Living Landscapes: A Conversation with Fred Koontz, Retired Vice President of Conservation at Woodla

Fred Koontz is an expert in the science of small population management and understands the opportunity zoos can play in that realm. He worked at the Bronx Zoo as Curator of Mammals at a time when the zoo was dramatically growing its involvement in insitu conservation. After a 13 year absence from the zoo industry, he became Vice President of Conservation at the Woodland Park Zoo in Seattle in 2011. During his six years there, Koontz developed a living landscape program for the Pacific Northwest, tied the zoo's new Banyan Wilds with a commitment to Malayan tiger conservation and changed the way the institution talked about conservation.

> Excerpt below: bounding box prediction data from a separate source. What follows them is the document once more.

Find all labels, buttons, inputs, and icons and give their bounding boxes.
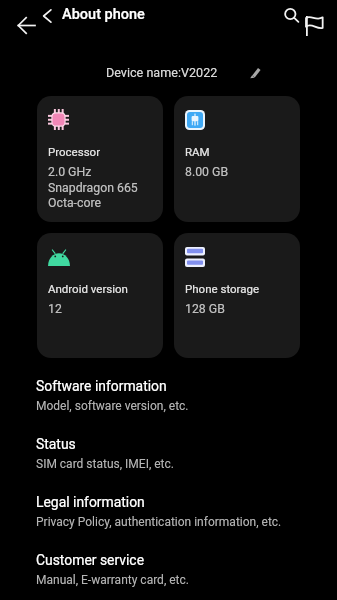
staticText: Privacy Policy, authentication informati…: [36, 515, 282, 529]
staticText: Status: [36, 436, 76, 452]
button[interactable]: Processor: [37, 96, 163, 222]
staticText: 12: [48, 302, 62, 316]
button[interactable]: Feedback: [301, 12, 329, 40]
button[interactable]: Software information: [0, 372, 337, 430]
staticText: Manual, E-warranty card, etc.: [36, 573, 189, 587]
staticText: Android version: [48, 282, 128, 295]
staticText: 2.0 GHz Snapdragon 665 Octa-core: [48, 165, 138, 210]
button[interactable]: Legal information: [0, 488, 337, 546]
button[interactable]: RAM: [174, 96, 300, 222]
staticText: Device name:V2022: [106, 65, 218, 80]
button[interactable]: Back: [34, 3, 59, 28]
staticText: Legal information: [36, 494, 145, 510]
button[interactable]: Status: [0, 430, 337, 488]
button[interactable]: Phone storage: [174, 233, 300, 358]
staticText: Customer service: [36, 552, 145, 568]
button[interactable]: Customer service: [0, 546, 337, 600]
staticText: Phone storage: [185, 282, 260, 295]
staticText: Software information: [36, 378, 167, 394]
staticText: RAM: [185, 145, 210, 158]
staticText: Model, software version, etc.: [36, 399, 189, 413]
button[interactable]: Navigate back: [12, 11, 40, 39]
staticText: 8.00 GB: [185, 165, 229, 179]
staticText: About phone: [62, 6, 145, 23]
staticText: Processor: [48, 145, 101, 158]
staticText: SIM card status, IMEI, etc.: [36, 457, 174, 471]
button[interactable]: Search: [277, 1, 305, 29]
staticText: 128 GB: [185, 302, 225, 316]
button[interactable]: Device name:V2022: [100, 61, 261, 83]
button[interactable]: Android version: [37, 233, 163, 358]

Here is his story.

@ Fred Koontz

Fred Koontz came into the zoo world when science was beginning to become a much larger part of the equation. “When SSPs (Species Survival Plans) started in 1981, zoos made a step forward to being science based,” he remarked. Wanting to continue in this direction, the Bronx Zoo started a curatorial training program to groom Ph.D. scientists to become animal people in zoos. After spending six years at the National Zoo as a Smithsonian Predoctoral Fellow and completing his PhD in Zoology, Koontz came over to the Bronx Zoo in 1984. “The idea was the Bronx Zoo was looking to train scientists as curators through an internship program that taught them the practical aspects of managing an animal collection,” Koontz elaborated. “I was fortunate enough to get picked by Jim Doherty (the zoo’ s longtime general curator) and was supposed to do the internship for 18 months but 12 months in they had an opening for an assistant curator. I was delighted to get chosen as Assistant Curator and spend ten years working for Jim.”

@ Fred Koontz

Koont’z interests aligned well with those of the SSPs and wildlife conservation. “I was interested in the science of captive breeding programs and in zoos undertaking conservation projects,” he explained. “In the late 1980s, there were a number of new advisory groups in AZA helping to make that possible.” Koontz would become heavily involved in the development of several of these AZA committees, including the Small Population Management Advisory Group, Old World Monkey Taxon Advisory Group and the Field Conservation Committee.

Julie Larsen Maher @ WCS

Julie Larsen Maher @ WCS

As much as zoos were interested in becoming more scientific and contributing directly to conservation of animals living in the wild, some animal care staff and zoo managers resisted this direction. This strained the relationships between people who grew up working in zoos and the scientists and field biologists the zoos began supporting. “There was a dynamic tension between the art and science of animal care,” Koontz reflected. “At times at the Bronx Zoo, there was a big divide between the field biologists and zoo staff. There was often a tension between how money was spent and where the emphasis should be. Where should limited conservation dollars be spent? At the zoo or in the wild? What is the purpose of a zoo? These questions are still being asked today.”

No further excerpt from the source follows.